[[ SUPPLIED DATA, beginning ]]
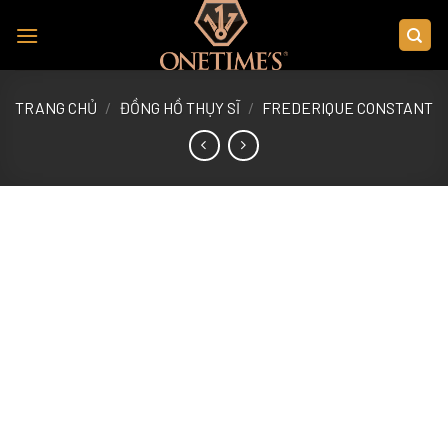
Skip
to
content
TRANG CHỦ
/
ĐỒNG HỒ THỤY SĨ
/
FREDERIQUE CONSTANT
[[ SUPPLIED DATA, end ]]
- REQUIRED ACTION -
Give back the whole listing exactly as it stands. Drop every picture.

- TASK RESULT -
Skip
to
content
TRANG CHỦ
/
ĐỒNG HỒ THỤY SĨ
/
FREDERIQUE CONSTANT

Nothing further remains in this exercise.